▶ _Work order_: Any image found in the entries is to be skipped; the rest is returned word for word.

▶ _Data_:
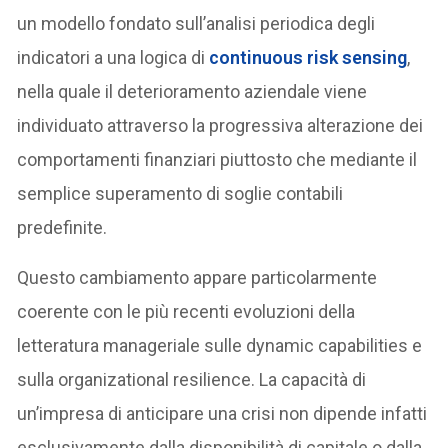
un modello fondato sull’analisi periodica degli
indicatori a una logica di
continuous risk sensing
,
nella quale il deterioramento aziendale viene
individuato attraverso la progressiva alterazione dei
comportamenti finanziari piuttosto che mediante il
semplice superamento di soglie contabili
predefinite.
Questo cambiamento appare particolarmente
coerente con le più recenti evoluzioni della
letteratura manageriale sulle dynamic capabilities e
sulla organizational resilience. La capacità di
un’impresa di anticipare una crisi non dipende infatti
esclusivamente dalla disponibilità di capitale o dalla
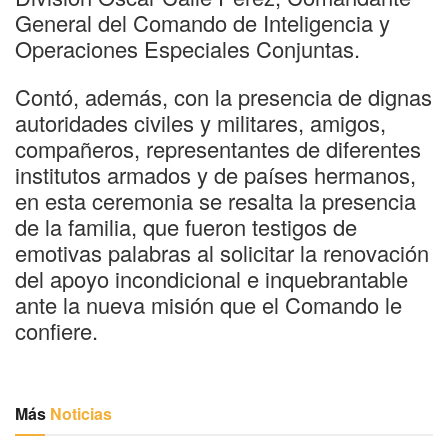
General del Comando de Inteligencia y
Operaciones Especiales Conjuntas.
Contó, además, con la presencia de dignas
autoridades civiles y militares, amigos,
compañeros, representantes de diferentes
institutos armados y de países hermanos,
en esta ceremonia se resalta la presencia
de la familia, que fueron testigos de
emotivas palabras al solicitar la renovación
del apoyo incondicional e inquebrantable
ante la nueva misión que el Comando le
confiere.
Más
Noticias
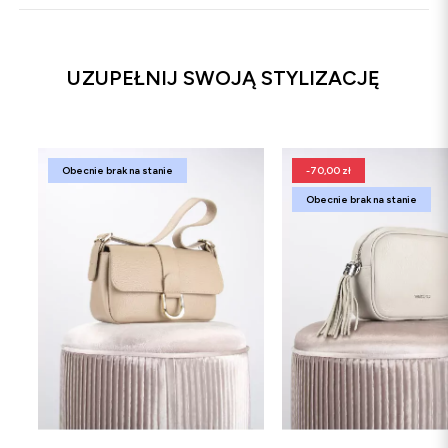
UZUPEŁNIJ SWOJĄ STYLIZACJĘ
Obecnie brak na stanie
-70,00 zł
Obecnie brak na stanie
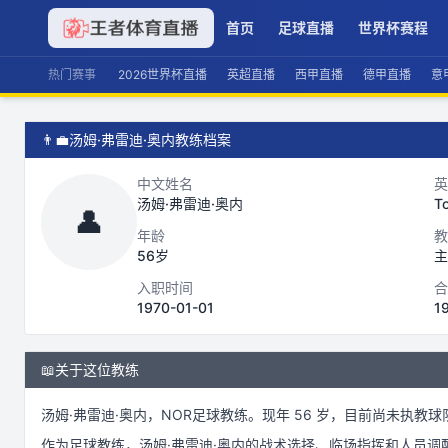
首页
足球直播
世界杯赛程
热门赛事
2026世界杯直播
英超直播
西甲直播
德甲直播
意
👨‍💼
汤姆·弗雷迪·奥内教练档案
中文姓名
英
汤姆·弗雷迪·奥内
T
👤
年龄
教
56岁
主
入职时间
合
1970-01-01
1
📖
关于这位教练
汤姆·弗雷迪·奥内
，
NOR
足球
教练。
现年 56 岁，
目前尚未执教球
作为
足球
教练，
汤姆·弗雷迪·奥内
的战术选择、临场指挥和人员调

▶ _Solution to this task_:
un modello fondato sull’analisi periodica degli
indicatori a una logica di
continuous risk sensing
,
nella quale il deterioramento aziendale viene
individuato attraverso la progressiva alterazione dei
comportamenti finanziari piuttosto che mediante il
semplice superamento di soglie contabili
predefinite.
Questo cambiamento appare particolarmente
coerente con le più recenti evoluzioni della
letteratura manageriale sulle dynamic capabilities e
sulla organizational resilience. La capacità di
un’impresa di anticipare una crisi non dipende infatti
esclusivamente dalla disponibilità di capitale o dalla
General del Comando de Inteligencia y
Operaciones Especiales Conjuntas.
Contó, además, con la presencia de dignas
autoridades civiles y militares, amigos,
compañeros, representantes de diferentes
institutos armados y de países hermanos,
en esta ceremonia se resalta la presencia
de la familia, que fueron testigos de
emotivas palabras al solicitar la renovación
del apoyo incondicional e inquebrantable
ante la nueva misión que el Comando le
confiere.
Más
Noticias
UZUPEŁNIJ SWOJĄ STYLIZACJĘ
Obecnie brak na stanie
-70,00 zł
Obecnie brak na stanie
首页
足球直播
世界杯赛程
热门赛事
2026世界杯直播
英超直播
西甲直播
德甲直播
意
👨‍💼
汤姆·弗雷迪·奥内教练档案
中文姓名
英
汤姆·弗雷迪·奥内
T
👤
年龄
教
56岁
主
入职时间
合
1970-01-01
1
📖
关于这位教练
汤姆·弗雷迪·奥内
，
NOR
足球
教练。
现年 56 岁，
目前尚未执教球
作为
足球
教练，
汤姆·弗雷迪·奥内
的战术选择、临场指挥和人员调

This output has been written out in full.